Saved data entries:
--- START ---

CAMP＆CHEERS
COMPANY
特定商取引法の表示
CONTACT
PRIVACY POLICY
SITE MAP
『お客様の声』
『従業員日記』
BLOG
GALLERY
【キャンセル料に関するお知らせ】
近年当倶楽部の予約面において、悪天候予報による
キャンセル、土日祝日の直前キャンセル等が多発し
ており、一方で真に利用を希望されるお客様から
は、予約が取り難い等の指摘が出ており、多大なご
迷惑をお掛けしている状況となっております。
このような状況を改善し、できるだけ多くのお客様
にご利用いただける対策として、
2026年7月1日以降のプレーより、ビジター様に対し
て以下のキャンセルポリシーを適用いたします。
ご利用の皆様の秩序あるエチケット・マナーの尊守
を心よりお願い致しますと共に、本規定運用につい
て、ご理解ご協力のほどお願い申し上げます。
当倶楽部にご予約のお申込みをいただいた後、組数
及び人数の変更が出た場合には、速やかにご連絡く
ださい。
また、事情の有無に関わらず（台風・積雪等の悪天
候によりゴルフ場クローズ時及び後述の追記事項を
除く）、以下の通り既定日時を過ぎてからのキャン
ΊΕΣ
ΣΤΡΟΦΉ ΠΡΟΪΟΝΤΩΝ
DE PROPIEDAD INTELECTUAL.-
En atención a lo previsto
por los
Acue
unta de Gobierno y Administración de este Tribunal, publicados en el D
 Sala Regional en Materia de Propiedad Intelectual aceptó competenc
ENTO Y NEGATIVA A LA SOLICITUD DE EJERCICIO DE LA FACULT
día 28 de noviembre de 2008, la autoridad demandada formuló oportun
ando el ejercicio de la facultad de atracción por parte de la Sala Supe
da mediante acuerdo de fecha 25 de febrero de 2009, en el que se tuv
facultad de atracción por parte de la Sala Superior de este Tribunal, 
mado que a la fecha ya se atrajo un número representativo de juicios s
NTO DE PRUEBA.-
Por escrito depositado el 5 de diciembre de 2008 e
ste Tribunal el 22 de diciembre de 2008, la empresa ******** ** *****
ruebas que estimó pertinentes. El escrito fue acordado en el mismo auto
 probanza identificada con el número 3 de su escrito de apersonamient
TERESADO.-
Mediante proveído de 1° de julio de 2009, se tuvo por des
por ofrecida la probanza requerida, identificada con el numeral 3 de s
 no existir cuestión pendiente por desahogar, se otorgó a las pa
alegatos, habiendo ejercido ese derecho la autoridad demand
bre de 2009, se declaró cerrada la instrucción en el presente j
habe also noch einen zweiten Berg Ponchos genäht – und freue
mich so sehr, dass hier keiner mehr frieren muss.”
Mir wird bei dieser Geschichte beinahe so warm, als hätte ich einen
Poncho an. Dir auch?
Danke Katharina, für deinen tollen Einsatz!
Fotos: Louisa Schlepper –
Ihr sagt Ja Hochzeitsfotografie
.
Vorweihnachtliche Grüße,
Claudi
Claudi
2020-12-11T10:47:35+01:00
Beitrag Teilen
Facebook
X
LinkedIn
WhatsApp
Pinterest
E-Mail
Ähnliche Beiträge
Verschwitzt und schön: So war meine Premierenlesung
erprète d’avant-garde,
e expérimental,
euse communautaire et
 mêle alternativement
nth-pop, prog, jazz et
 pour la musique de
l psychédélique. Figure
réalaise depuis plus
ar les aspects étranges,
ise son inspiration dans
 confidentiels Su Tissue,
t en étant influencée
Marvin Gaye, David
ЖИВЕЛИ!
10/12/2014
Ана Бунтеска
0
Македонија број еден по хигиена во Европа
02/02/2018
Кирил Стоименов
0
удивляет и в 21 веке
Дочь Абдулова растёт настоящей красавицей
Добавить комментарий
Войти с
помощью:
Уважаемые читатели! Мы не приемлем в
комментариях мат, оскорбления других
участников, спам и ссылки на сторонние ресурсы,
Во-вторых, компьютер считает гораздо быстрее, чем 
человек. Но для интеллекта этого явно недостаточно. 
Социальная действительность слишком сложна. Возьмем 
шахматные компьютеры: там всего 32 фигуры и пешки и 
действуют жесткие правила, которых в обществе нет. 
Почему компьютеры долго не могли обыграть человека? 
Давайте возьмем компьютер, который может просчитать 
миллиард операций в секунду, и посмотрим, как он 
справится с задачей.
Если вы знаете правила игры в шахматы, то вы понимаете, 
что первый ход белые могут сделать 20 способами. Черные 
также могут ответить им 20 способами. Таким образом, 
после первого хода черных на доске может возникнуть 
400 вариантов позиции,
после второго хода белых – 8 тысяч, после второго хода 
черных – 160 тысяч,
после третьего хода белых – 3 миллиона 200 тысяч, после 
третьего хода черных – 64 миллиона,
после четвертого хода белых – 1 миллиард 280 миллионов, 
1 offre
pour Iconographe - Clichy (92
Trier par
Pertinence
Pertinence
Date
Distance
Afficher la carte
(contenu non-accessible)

--- END ---

* **TO DO**: All lines from the one that holds "Beitrag Teilen" to the end of the entries above must be transcribed exactly, both ends included, and no others.

* **EXERCISE RESPONSE**:
Beitrag Teilen
Facebook
X
LinkedIn
WhatsApp
Pinterest
E-Mail
Ähnliche Beiträge
Verschwitzt und schön: So war meine Premierenlesung
erprète d’avant-garde,
e expérimental,
euse communautaire et
 mêle alternativement
nth-pop, prog, jazz et
 pour la musique de
l psychédélique. Figure
réalaise depuis plus
ar les aspects étranges,
ise son inspiration dans
 confidentiels Su Tissue,
t en étant influencée
Marvin Gaye, David
ЖИВЕЛИ!
10/12/2014
Ана Бунтеска
0
Македонија број еден по хигиена во Европа
02/02/2018
Кирил Стоименов
0
удивляет и в 21 веке
Дочь Абдулова растёт настоящей красавицей
Добавить комментарий
Войти с
помощью:
Уважаемые читатели! Мы не приемлем в
комментариях мат, оскорбления других
участников, спам и ссылки на сторонние ресурсы,
Во-вторых, компьютер считает гораздо быстрее, чем 
человек. Но для интеллекта этого явно недостаточно. 
Социальная действительность слишком сложна. Возьмем 
шахматные компьютеры: там всего 32 фигуры и пешки и 
действуют жесткие правила, которых в обществе нет. 
Почему компьютеры долго не могли обыграть человека? 
Давайте возьмем компьютер, который может просчитать 
миллиард операций в секунду, и посмотрим, как он 
справится с задачей.
Если вы знаете правила игры в шахматы, то вы понимаете, 
что первый ход белые могут сделать 20 способами. Черные 
также могут ответить им 20 способами. Таким образом, 
после первого хода черных на доске может возникнуть 
400 вариантов позиции,
после второго хода белых – 8 тысяч, после второго хода 
черных – 160 тысяч,
после третьего хода белых – 3 миллиона 200 тысяч, после 
третьего хода черных – 64 миллиона,
после четвертого хода белых – 1 миллиард 280 миллионов, 
1 offre
pour Iconographe - Clichy (92
Trier par
Pertinence
Pertinence
Date
Distance
Afficher la carte
(contenu non-accessible)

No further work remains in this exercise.